— Data to examine —

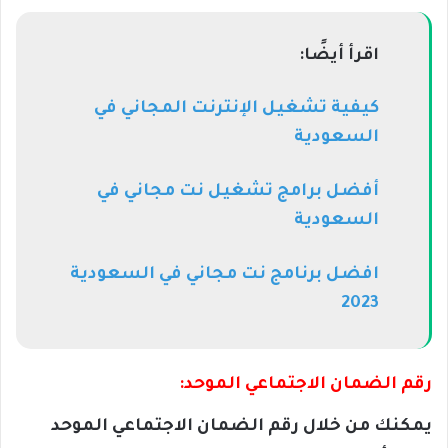
اقرأ أيضًا:
كيفية تشغيل الإنترنت المجاني في
السعودية
أفضل برامج تشغيل نت مجاني في
السعودية
افضل برنامج نت مجاني في السعودية
2023
رقم الضمان الاجتماعي الموحد:
يمكنك من خلال رقم الضمان الاجتماعي الموحد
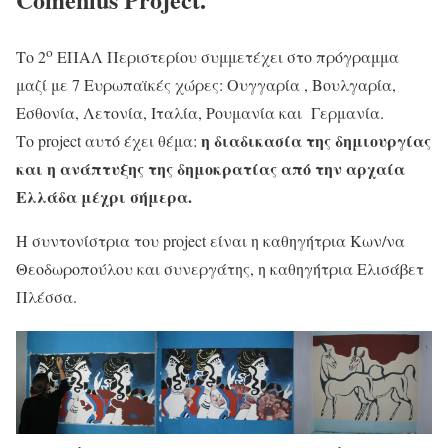
ο
Το 2
ΕΠΑΛ Περιστερίου συμμετέχει στο πρόγραμμα
μαζί με 7 Ευρωπαϊκές χώρες: Ουγγαρία , Βουλγαρία,
Εσθονία, Λετονία, Ιταλία, Ρουμανία και Γερμανία.
η διαδικασία της δημιουργίας
Το project αυτό έχει θέμα:
και η ανάπτυξης της δημοκρατίας από την αρχαία
Ελλάδα μέχρι σήμερα.
Η συντονίστρια του project είναι η καθηγήτρια Κων/να
Θεοδωροπούλου και συνεργάτης, η καθηγήτρια Ελισάβετ
Πλέσσα.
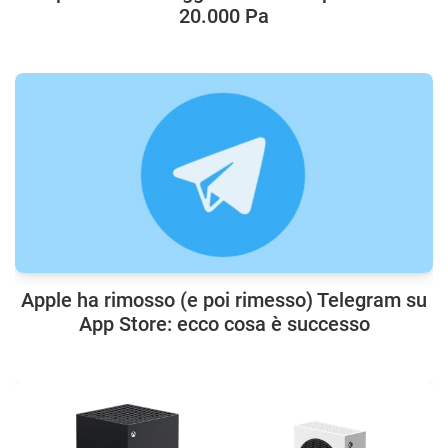
20.000 Pa
Apple ha rimosso (e poi rimesso) Telegram su
App Store: ecco cosa è successo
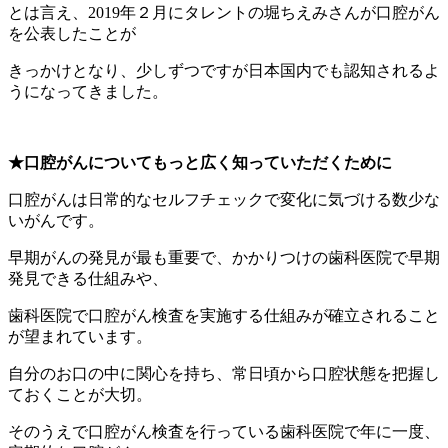
とは言え、2019年２月にタレントの堀ちえみさんが口腔がん
を公表したことが
きっかけとなり、
少しずつですが
日本国内でも認知されるよ
うになってきました。
★
口腔がんについて
もっと広く知っていただくために
口腔がんは日常的なセルフチェックで変化に気づける数少な
いがんです。
早期がんの発見が最も重要で、かかりつけの歯科医院で早期
発見できる仕組みや、
歯科医院で口腔がん検査を実施する仕組みが確立されること
が望まれています。
自分のお口の中に関心を持ち、常日頃から口腔状態を把握し
ておくことが大切。
そのうえで口腔がん検査を行っている歯科医院で年に一度、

— Task directions —
Everything in the material above should be reproduced exactly, except the pictures.

— Written response —
اقرأ أيضًا:
كيفية تشغيل الإنترنت المجاني في
السعودية
أفضل برامج تشغيل نت مجاني في
السعودية
افضل برنامج نت مجاني في السعودية
2023
رقم الضمان الاجتماعي الموحد:
يمكنك من خلال رقم الضمان الاجتماعي الموحد
ο
Το 2
ΕΠΑΛ Περιστερίου συμμετέχει στο πρόγραμμα
μαζί με 7 Ευρωπαϊκές χώρες: Ουγγαρία , Βουλγαρία,
Εσθονία, Λετονία, Ιταλία, Ρουμανία και Γερμανία.
η διαδικασία της δημιουργίας
Το project αυτό έχει θέμα:
και η ανάπτυξης της δημοκρατίας από την αρχαία
Ελλάδα μέχρι σήμερα.
Η συντονίστρια του project είναι η καθηγήτρια Κων/να
Θεοδωροπούλου και συνεργάτης, η καθηγήτρια Ελισάβετ
Πλέσσα.
20.000 Pa
Apple ha rimosso (e poi rimesso) Telegram su
App Store: ecco cosa è successo
とは言え、2019年２月にタレントの堀ちえみさんが口腔がん
を公表したことが
きっかけとなり、
少しずつですが
日本国内でも認知されるよ
うになってきました。
★
口腔がんについて
もっと広く知っていただくために
口腔がんは日常的なセルフチェックで変化に気づける数少な
いがんです。
早期がんの発見が最も重要で、かかりつけの歯科医院で早期
発見できる仕組みや、
歯科医院で口腔がん検査を実施する仕組みが確立されること
が望まれています。
自分のお口の中に関心を持ち、常日頃から口腔状態を把握し
ておくことが大切。
そのうえで口腔がん検査を行っている歯科医院で年に一度、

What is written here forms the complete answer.